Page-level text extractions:
BEGIN
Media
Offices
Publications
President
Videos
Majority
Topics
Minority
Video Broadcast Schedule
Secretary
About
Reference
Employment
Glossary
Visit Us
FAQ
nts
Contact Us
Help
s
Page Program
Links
END
*Work item*
Print all of the records, leaving each one exactly as it appears above.

*Result of this exercise*
Media
Offices
Publications
President
Videos
Majority
Topics
Minority
Video Broadcast Schedule
Secretary
About
Reference
Employment
Glossary
Visit Us
FAQ
nts
Contact Us
Help
s
Page Program
Links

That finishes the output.